▶ **WHAT IS BEING ASKED**: What is needed is an exact repetition of the lines below, from the first one through the one holding "tayang pada tahun", with no pictures and nothing else.

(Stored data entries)
○ ○ ○ ○ ○ ○ ○

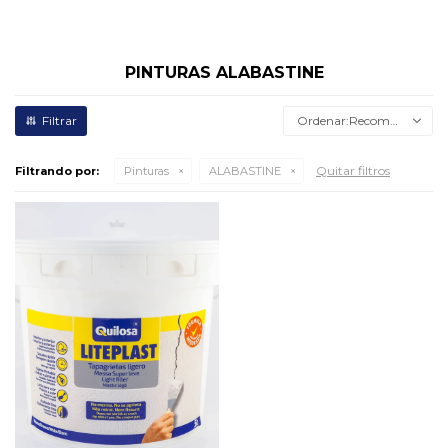
PINTURAS ALABASTINE
Recomendados
Quitar filtros
Filtrando por:
Pinturas
ALABASTINE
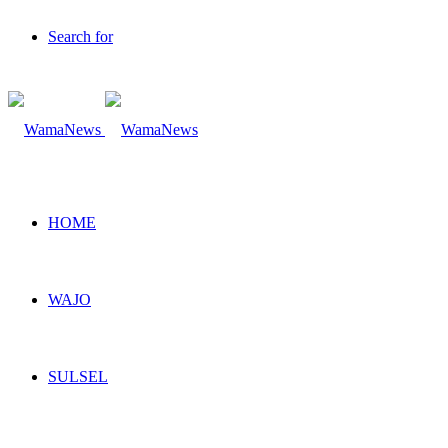
Search for
HOME
WAJO
SULSEL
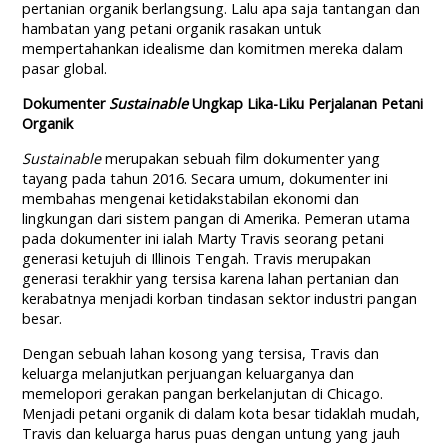
pertanian organik berlangsung. Lalu apa saja tantangan dan
hambatan yang petani organik rasakan untuk
mempertahankan idealisme dan komitmen mereka dalam
pasar global.
Dokumenter
Sustainable
Ungkap Lika-Liku Perjalanan Petani
Organik
Sustainable
merupakan sebuah film dokumenter yang
tayang pada tahun 2016. Secara umum, dokumenter ini
membahas mengenai ketidakstabilan ekonomi dan
lingkungan dari sistem pangan di Amerika. Pemeran utama
pada dokumenter ini ialah Marty Travis seorang petani
generasi ketujuh di Illinois Tengah. Travis merupakan
generasi terakhir yang tersisa karena lahan pertanian dan
kerabatnya menjadi korban tindasan sektor industri pangan
besar.
Dengan sebuah lahan kosong yang tersisa, Travis dan
keluarga melanjutkan perjuangan keluarganya dan
memelopori gerakan pangan berkelanjutan di Chicago.
Menjadi petani organik di dalam kota besar tidaklah mudah,
Travis dan keluarga harus puas dengan untung yang jauh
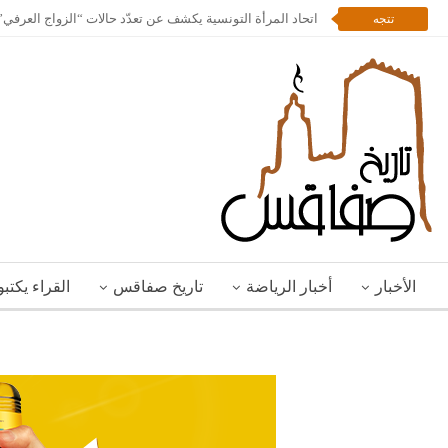
اتحاد المرأة التونسية يكشف عن تعدّد حالات “الزواج العرف
تتجه
الأخبار
أخبار الرياضة
تاريخ صفاقس
القراء يكتب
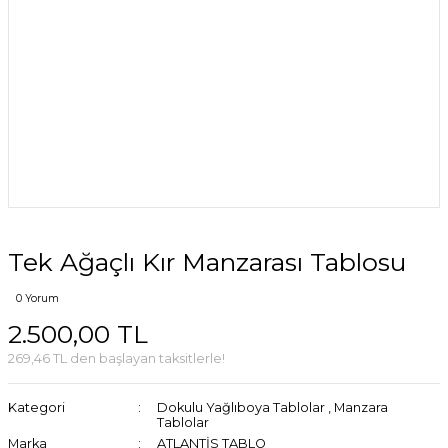
Tek Ağaçlı Kır Manzarası Tablosu
0 Yorum
2.500,00 TL
269,46 TL den başlayan taksitlerle!
Kategori
Dokulu Yağlıboya Tablolar
,
Manzara
Tablolar
Marka
ATLANTİS TABLO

○ ○ ○ ○ ○ ○ ○

▶ **SOLUTION FOR THIS TASK**:
PINTURAS ALABASTINE
Recomendados
Quitar filtros
Filtrando por:
Pinturas
ALABASTINE
Search for
HOME
WAJO
SULSEL
pertanian organik berlangsung. Lalu apa saja tantangan dan
hambatan yang petani organik rasakan untuk
mempertahankan idealisme dan komitmen mereka dalam
pasar global.
Dokumenter
Sustainable
Ungkap Lika-Liku Perjalanan Petani
Organik
Sustainable
merupakan sebuah film dokumenter yang
tayang pada tahun 2016. Secara umum, dokumenter ini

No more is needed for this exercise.